Counseling about the risks, benefits, safety and adherence is essential to improving PrEP adherence, as others have demonstrated [34,35,36]. Women used the knowledge gained during counseling sessions to inform others about PrEP and were able to convince their partners and family to accept that PrEP was both safe and effective. Future programs should consider integrating HIV risk reduction counselling, including PrEP, by empathetic counsellors into existing antenatal and postnatal care.

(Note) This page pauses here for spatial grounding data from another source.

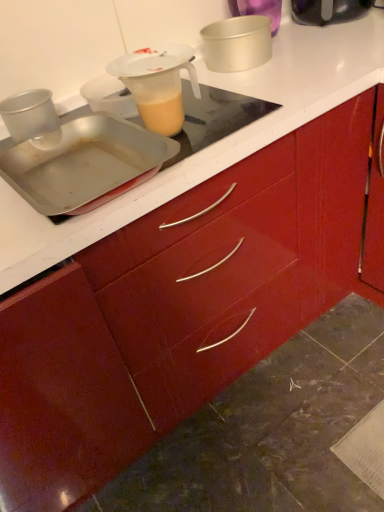 Question: From the image's perspective, relative to metallic silver cake pan at upper center, which is counted as the third kitchen appliance, starting from the bottom, is translucent plastic jug at upper center above or below?

Choices:
 (A) above
 (B) below

Answer: (B)

Question: Based on their positions, is translucent plastic jug at upper center located to the left or right of metallic silver cake pan at upper center, the second kitchen appliance when ordered from right to left?

Choices:
 (A) right
 (B) left

Answer: (B)

Question: Which of these objects is positioned farthest from the metallic silver cake pan at upper center, which is counted as the third kitchen appliance, starting from the bottom?

Choices:
 (A) black plastic toaster at upper right, positioned as the fourth kitchen appliance in left-to-right order
 (B) metallic silver tray at upper left, arranged as the fourth kitchen appliance when viewed from the top
 (C) metallic silver cup at left, positioned as the third kitchen appliance in top-to-bottom order
 (D) translucent plastic jug at upper center

Answer: (C)

Question: Which object is positioned farthest from the metallic silver cake pan at upper center, the third kitchen appliance in the left-to-right sequence?

Choices:
 (A) black plastic toaster at upper right, which is the 4th kitchen appliance in bottom-to-top order
 (B) translucent plastic jug at upper center
 (C) metallic silver cup at left, positioned as the third kitchen appliance in top-to-bottom order
 (D) metallic silver tray at upper left, which ranks as the 1th kitchen appliance in bottom-to-top order

Answer: (C) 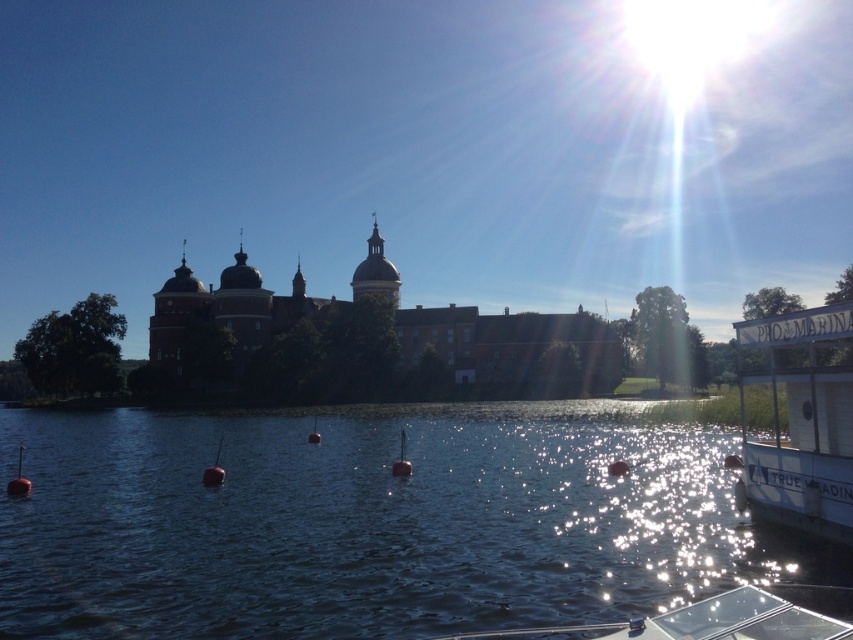 Can you confirm if smooth red buoy at lower left is taller than red buoy at lower left?

Incorrect, smooth red buoy at lower left's height is not larger of red buoy at lower left's.

This screenshot has width=853, height=640. Find the location of `smooth red buoy at lower left`. smooth red buoy at lower left is located at coordinates (18, 480).

The width and height of the screenshot is (853, 640). Find the location of `smooth red buoy at lower left`. smooth red buoy at lower left is located at coordinates (18, 480).

This screenshot has height=640, width=853. Identify the location of dark blue water at center. (368, 524).

Can you confirm if dark blue water at center is thinner than metallic silver buoy at center?

Incorrect, dark blue water at center's width is not less than metallic silver buoy at center's.

Does point (393, 566) come in front of point (399, 451)?

That is True.

This screenshot has height=640, width=853. Find the location of `dark blue water at center`. dark blue water at center is located at coordinates (368, 524).

Is metallic silver buoy at center behind red buoy at lower left?

No, metallic silver buoy at center is closer to the viewer.

Is point (395, 472) closer to camera compared to point (312, 432)?

That is True.

Locate an element on the screen. The height and width of the screenshot is (640, 853). metallic silver buoy at center is located at coordinates (401, 460). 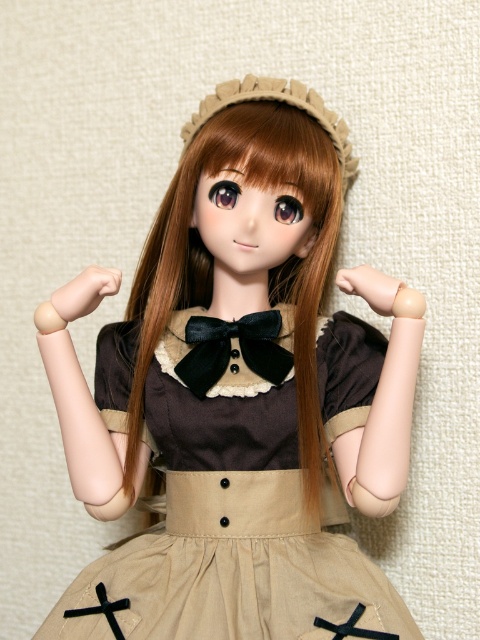 Question: Is brown silky hair at center below black satin bow tie at center?

Choices:
 (A) no
 (B) yes

Answer: (A)

Question: Which of these objects is positioned closest to the black satin bow tie at center?

Choices:
 (A) matte brown dress at center
 (B) brown silky hair at center

Answer: (B)

Question: Which point is farther from the camera taking this photo?

Choices:
 (A) (310, 365)
 (B) (326, 156)
 (C) (282, 358)

Answer: (B)

Question: Is matte brown dress at center thinner than brown silky hair at center?

Choices:
 (A) no
 (B) yes

Answer: (A)

Question: Among these objects, which one is nearest to the camera?

Choices:
 (A) black satin bow tie at center
 (B) brown silky hair at center

Answer: (B)

Question: From the image, what is the correct spatial relationship of brown silky hair at center in relation to black satin bow tie at center?

Choices:
 (A) below
 (B) above

Answer: (B) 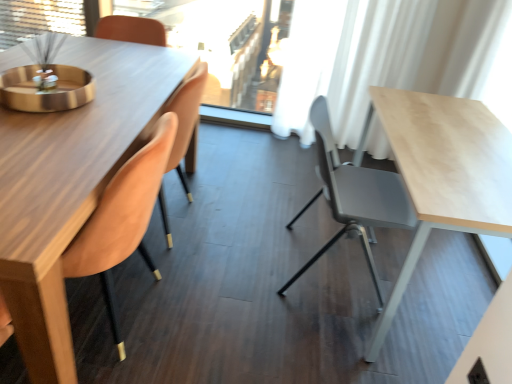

Limitations include that the study was conducted in one urban facility in Cape Town, and may not represent rural perspectives or other regions of South Africa. Further, the study included postpartum women who returned for all of their PrEP dispensation visits and did not miss any PrEP visits, which may not be representative of other PrEP users. In addition, we did not use objective adherence measures of tenofovir to measure true PrEP adherence levels. Some women may misrepresent their adherence if they feel that the study staff would judge them (self-report bias). Other participants may return when they are postpartum to re-start PrEP for example when they resume sexual activity. Another important limitation is that this subset of women may differ from others in the study because of their ability to disclose their status and PrEP use to their partner and/or family, education, or relationship status, which may affect the generalizability of the results.

Conclusions

Our study identified important facilitators of optimal maternal PrEP use in pregnancy and postpartum. Individual risk, fear of HIV acquisition for self and infant, and partner sexual behaviors were important motivators to start PrEP and disclosure to family, partner and friends contributed to PrEP persistence. Maternal PrEP programs should consider how best to address barriers to PrEP use including stigma, fear around safety and side effects in the counseling around PrEP to ensure optimal PrEP use. Integration of PrEP, and adherence counseling, into existing antenatal and postnatal care services will help ensure access in pregnant and postpartum women at risk of HIV acquisition.